È inevitabile infatti che individui incapaci di intendere rettamente producano una Storia sconcertante, le cui attitudini apparentemente normali sono in realtà forme di alienazione mentale. Ma la nostra società non si preoccupa di risalire alle cause del suo disturbo psichico o di trovarvi una cura, dato che pensa di non averne alcun bisogno. Le sue ossessioni le appaiono virtù, i suoi errori una necessità, i suoi vaneggiamenti un utile sapere.
La nostra immagine del mondo contiene dunque una sintesi – o una somma arruffata – di mitologie personali e collettive. È un quadro generale in cui collochiamo le verità, i valori, gli scopi, le prospettive, e tutto quanto possa avere un qualche legame con la nostra esistenza. Questa visione delle cose ci viene in parte dal destino, in parte dall’educazione ricevuta, in parte dall’arbitrio dei nostri pensieri.
Le idee che così raccogliamo si cristallizzano in una forma di sapere al quale ci affidiamo per muoverci nel mondo.

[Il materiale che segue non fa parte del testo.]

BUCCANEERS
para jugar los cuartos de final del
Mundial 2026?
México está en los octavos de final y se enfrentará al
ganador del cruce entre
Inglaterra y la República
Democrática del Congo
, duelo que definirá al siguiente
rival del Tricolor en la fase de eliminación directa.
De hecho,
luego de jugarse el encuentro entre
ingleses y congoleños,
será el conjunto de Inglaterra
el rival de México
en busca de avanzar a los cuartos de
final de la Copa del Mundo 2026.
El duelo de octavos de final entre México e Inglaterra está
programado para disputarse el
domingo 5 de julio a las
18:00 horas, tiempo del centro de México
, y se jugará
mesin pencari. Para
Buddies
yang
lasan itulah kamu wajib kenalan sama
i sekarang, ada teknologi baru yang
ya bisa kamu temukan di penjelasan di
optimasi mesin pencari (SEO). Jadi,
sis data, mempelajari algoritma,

Sapere della cui utilità e del cui senso ci è difficile dubitare, ma il cui valore è in realtà assai malcerto e le cui ragioni fondanti, se le osservassimo più da vicino, ci apparirebbero molto meno solide e stabili di quel che immaginiamo.
Questo non significa però che il nostro pensiero, le nostre esperienze, le nostre speranze, debbano necessariamente poggiare su basi illusorie e nutrirsi solo di immagini vane, senza alcuna probabilità di trovare una verità oggettiva. Al contrario, credo che le nostre facoltà naturali e spirituali non ci inclinino a fantasie morbose o a futili astrazioni, ma ci orientino verso il sano, il concreto, il reale.

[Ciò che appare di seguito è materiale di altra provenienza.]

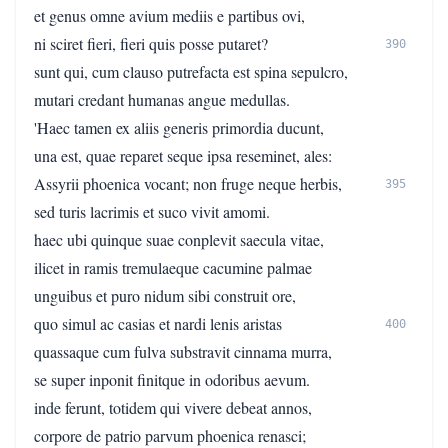
et genus omne avium mediis e partibus ovi,
ni sciret fieri, fieri quis posse putaret?
390
sunt qui, cum clauso putrefacta est spina sepulcro,
mutari credant humanas angue medullas.
'Haec tamen ex aliis generis primordia ducunt,
una est, quae reparet seque ipsa reseminet, ales:
Assyrii phoenica vocant; non fruge neque herbis,
395
sed turis lacrimis et suco vivit amomi.
haec ubi quinque suae conplevit saecula vitae,
ilicet in ramis tremulaeque cacumine palmae
unguibus et puro nidum sibi construit ore,
quo simul ac casias et nardi lenis aristas
400
quassaque cum fulva substravit cinnama murra,
se super inponit finitque in odoribus aevum.
inde ferunt, totidem qui vivere debeat annos,
corpore de patrio parvum phoenica renasci;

È dunque possibile – in ogni tempo, luogo e condizione – cercare la verità. Se siamo chiusi in una falsa opinione del mondo è perché qualcosa nella nostra percezione e intellezione delle cose si è guastato. Quindi, chi vuol farsi un’idea sensata di sé e della realtà, necessita di una qualche terapia o igiene mentale, di una comprensione che lo liberi dalle varie immagini create dalla sua o dall’altrui follia, e lo riporti a sé stesso.
E forse questo tornare verso il centro della propria vita, cercandone l’origine e il fondamento, questo ritrovare il senno, è più di una mera possibilità. Anche se tutto oggi ci induce ad “agire e dire come dormienti”, risvegliarsi è forse il nostro destino, se è vero, come dice ancora Eraclito, che “a tutti gli uomini tocca in sorte di conoscere sé stessi e cogliere la sapienza suprema”.